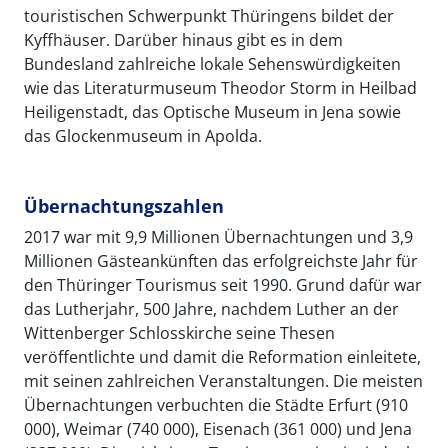
touristischen Schwerpunkt Thüringens bildet der
Kyffhäuser. Darüber hinaus gibt es in dem
Bundesland zahlreiche lokale Sehenswürdigkeiten
wie das Literaturmuseum Theodor Storm in Heilbad
Heiligenstadt, das Optische Museum in Jena sowie
das Glockenmuseum in Apolda.
Übernachtungszahlen
2017 war mit 9,9 Millionen Übernachtungen und 3,9
Millionen Gästeankünften das erfolgreichste Jahr für
den Thüringer Tourismus seit 1990. Grund dafür war
das Lutherjahr, 500 Jahre, nachdem Luther an der
Wittenberger Schlosskirche seine Thesen
veröffentlichte und damit die Reformation einleitete,
mit seinen zahlreichen Veranstaltungen. Die meisten
Übernachtungen verbuchten die Städte Erfurt (910
000), Weimar (740 000), Eisenach (361 000) und Jena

══════════

Using the records above, write out exactly the lines from the one containing "das Glockenmuseum in Apolda." through the last, and add nothing.

Response to this task:
das Glockenmuseum in Apolda.
Übernachtungszahlen
2017 war mit 9,9 Millionen Übernachtungen und 3,9
Millionen Gästeankünften das erfolgreichste Jahr für
den Thüringer Tourismus seit 1990. Grund dafür war
das Lutherjahr, 500 Jahre, nachdem Luther an der
Wittenberger Schlosskirche seine Thesen
veröffentlichte und damit die Reformation einleitete,
mit seinen zahlreichen Veranstaltungen. Die meisten
Übernachtungen verbuchten die Städte Erfurt (910
000), Weimar (740 000), Eisenach (361 000) und Jena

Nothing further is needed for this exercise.